Absinthe thujone

 

Absinthe thujone is the chemical found in Absinthe’s essential ingredient, the plant called Common Wormwood, or Artemisia Absinthium to give it its organic name. The chemical thujone was to some extent responsible for Absinthe being banned in the early 1900s in several countries across the world and thujone is still tightly regulated these days, specifically in the United States (or states united).

Thujone was considered to be similar to THC found in cannabis and Absinthe was alleged to be psychoactive and have psychedelic results causing hallucinations and insanity. Absinthe has been popular with the Bohemian set in Montmartre within Paris and many artists and writers claimed that Absinthe, the Green absinthe thujone Fairy, gave them inspiration and their genius. Famous Absinthe drinkers include Oscar Wilde, Ernest Hemingway, Van Gogh, Gauguin, Degas, Baudelaire and Verlaine. Some claim that Van Gogh’s madness was caused by Absinthe and that he cut off his ear under its influence. Absinthe was even blamed for a man murdering his family, although he had ingested a number of other strong alcoholic drinks right after the Absinthe.
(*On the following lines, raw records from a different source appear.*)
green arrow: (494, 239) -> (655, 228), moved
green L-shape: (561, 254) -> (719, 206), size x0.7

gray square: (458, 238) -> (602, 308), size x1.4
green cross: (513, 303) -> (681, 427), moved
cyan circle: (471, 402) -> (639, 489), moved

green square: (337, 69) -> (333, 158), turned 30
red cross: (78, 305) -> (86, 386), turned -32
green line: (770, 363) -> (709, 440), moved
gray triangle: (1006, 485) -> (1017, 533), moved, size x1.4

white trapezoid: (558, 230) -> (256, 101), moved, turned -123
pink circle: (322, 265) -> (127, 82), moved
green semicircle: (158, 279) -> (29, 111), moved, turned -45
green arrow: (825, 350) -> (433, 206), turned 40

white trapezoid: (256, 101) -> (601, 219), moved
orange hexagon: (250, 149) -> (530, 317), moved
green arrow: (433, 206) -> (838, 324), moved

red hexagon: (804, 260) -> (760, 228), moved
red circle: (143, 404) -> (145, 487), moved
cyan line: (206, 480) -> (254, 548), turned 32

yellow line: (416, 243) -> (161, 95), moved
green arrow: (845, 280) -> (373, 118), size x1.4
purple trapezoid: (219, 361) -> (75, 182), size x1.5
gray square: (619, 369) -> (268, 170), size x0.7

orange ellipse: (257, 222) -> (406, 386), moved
Prohibition campaigners utilized news of the murder to campaign for the banning of Absinthe and held responsible France’s growing problems of alcohol addiction on the emerald liquor.
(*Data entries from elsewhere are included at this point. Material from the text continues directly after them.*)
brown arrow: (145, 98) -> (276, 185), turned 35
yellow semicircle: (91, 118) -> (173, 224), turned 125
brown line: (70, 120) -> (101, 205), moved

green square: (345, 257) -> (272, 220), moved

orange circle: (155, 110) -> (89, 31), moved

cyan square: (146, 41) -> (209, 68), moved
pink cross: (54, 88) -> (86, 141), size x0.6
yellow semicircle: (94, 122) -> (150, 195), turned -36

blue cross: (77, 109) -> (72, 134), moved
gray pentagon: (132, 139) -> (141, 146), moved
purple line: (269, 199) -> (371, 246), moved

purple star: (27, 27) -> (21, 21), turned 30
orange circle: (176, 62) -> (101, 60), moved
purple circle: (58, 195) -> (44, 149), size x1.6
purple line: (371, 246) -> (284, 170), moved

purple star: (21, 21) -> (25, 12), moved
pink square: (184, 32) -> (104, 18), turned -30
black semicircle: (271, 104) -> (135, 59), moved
Is Absinthe thujone Hazardous?

Today’s studies suggest that it was actually the alcohol (ethanol) content of Absinthe that was dangerous as opposed to the thujone. Absinthe is two times as strong as spirits like whisky and vodka and can be 75% alcohol. Care should therefore be taken whenever consuming Absinthe. Thujone is simply obtained in minute quantities and should therefore trigger no major negative effects or health issues. The EU states that alcohol based drinks with an ABV {alcohol by volume) level over 25% may only contain a maximum of 10mg/kg of thujone, beverages classed as “bitters” may contain up to 35mg/kg, it is not entirely clear which class Absinthe matches but most brands of Absinthe have much lower than 35mg with many being below 10mg/kg. In the US it is simply legal to get or sell Absinthes with trace amounts of thujone.

 

High doses of thujone may be harmful causing convulsions but you would need to drink a large amount of Absinthe to use that amount of thujone also it would be impossible to drink that amount, you’d be comatose from alcohol before then!

Absinthe Compounds

It is said that Henri-Louis Pernod, who owned the first Absinthe distillery, used the herbs wormwood, aniseed, fennel, lemon balm, hyssop, angelica root, dittany, star anise, nutmeg, juniper and also veronica to create his famous Pernod Absinthe. The essential oil from all of these herbs is responsible for La Louche, the clouding which comes about when water is combined with Absinthe. These herbs especially the aniseed and anise lead to the distinctive aniseed or licorice flavor of Absinthe and wormwood is responsible for the particular bitter flavor. Absinthe is oftentimes employed as bitters in cocktails.

There are numerous brands of Absinthe or Absinthe replacements which were developed throughout the bar and therefore contain no Absinthe thujone or wormwood, but many would say that Absinthe is not Absinthe without Absinthe thujone and the bitter taste of wormwood. If you’d like real Absinthe search for brands containing wormwood or Absinthe thujone.